-- Aim of the task --
Set down the entries exactly as they appear, apart from the images, which stay out.

-- Supplied material --

- - - - -

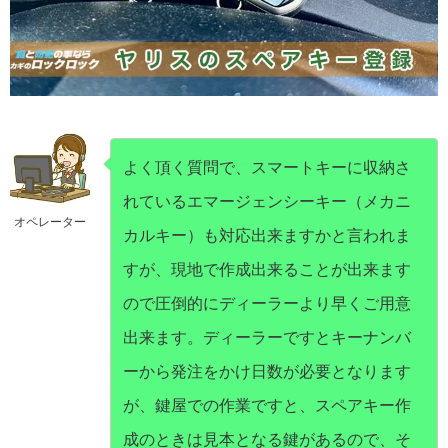
よく頂く質問で、スマートキーに収納さ
れているエマージェンシーキー（メカニ
オペレーター
カルキー）も対応出来ますかと言われま
すが、現地で作成出来ることが出来ます
ので圧倒的にディーラーより早くご用意
出来ます。ディーラーですとキーナンバ
ーから発注をかけ日数が必要となります
が、鍵屋での作業ですと、スペアキー作
成のときは見本となる鍵があるので、そ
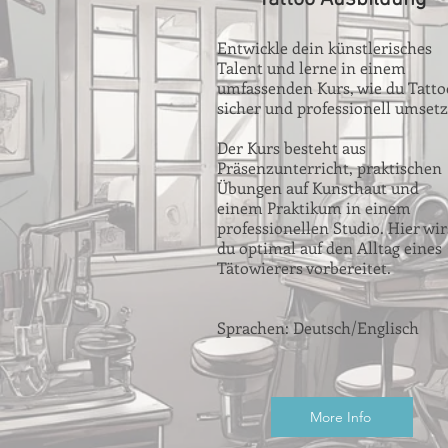
Entwickle dein künstlerisches
Talent und lerne in einem
umfassenden Kurs, wie du Tatto
sicher und professionell umsetz
Der Kurs besteht aus
Präsenzunterricht, praktischen
Übungen auf Kunsthaut und
einem Praktikum in einem
professionellen Studio. Hier wir
du optimal auf den Alltag eines
Tätowierers vorbereitet.
Sprachen: Deutsch/Englisch
More Info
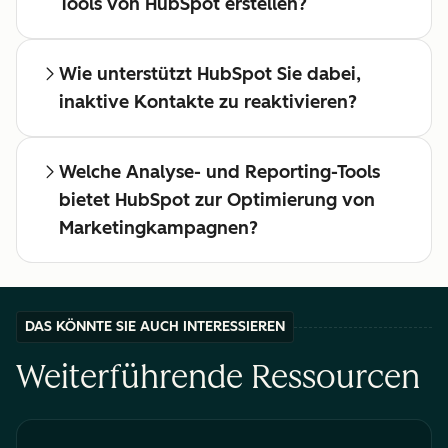
Tools von HubSpot erstellen?
Wie unterstützt HubSpot Sie dabei,
inaktive Kontakte zu reaktivieren?
Welche Analyse- und Reporting-Tools
bietet HubSpot zur Optimierung von
Marketingkampagnen?
DAS KÖNNTE SIE AUCH INTERESSIEREN
Weiterführende Ressourcen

- - - - -

-- Finished exercise --
よく頂く質問で、スマートキーに収納さ
れているエマージェンシーキー（メカニ
オペレーター
カルキー）も対応出来ますかと言われま
すが、現地で作成出来ることが出来ます
ので圧倒的にディーラーより早くご用意
出来ます。ディーラーですとキーナンバ
ーから発注をかけ日数が必要となります
が、鍵屋での作業ですと、スペアキー作
成のときは見本となる鍵があるので、そ
Entwickle dein künstlerisches
Talent und lerne in einem
umfassenden Kurs, wie du Tatto
sicher und professionell umsetz
Der Kurs besteht aus
Präsenzunterricht, praktischen
Übungen auf Kunsthaut und
einem Praktikum in einem
professionellen Studio. Hier wir
du optimal auf den Alltag eines
Tätowierers vorbereitet.
Sprachen: Deutsch/Englisch
More Info
Tools von HubSpot erstellen?
Wie unterstützt HubSpot Sie dabei,
inaktive Kontakte zu reaktivieren?
Welche Analyse- und Reporting-Tools
bietet HubSpot zur Optimierung von
Marketingkampagnen?
DAS KÖNNTE SIE AUCH INTERESSIEREN
Weiterführende Ressourcen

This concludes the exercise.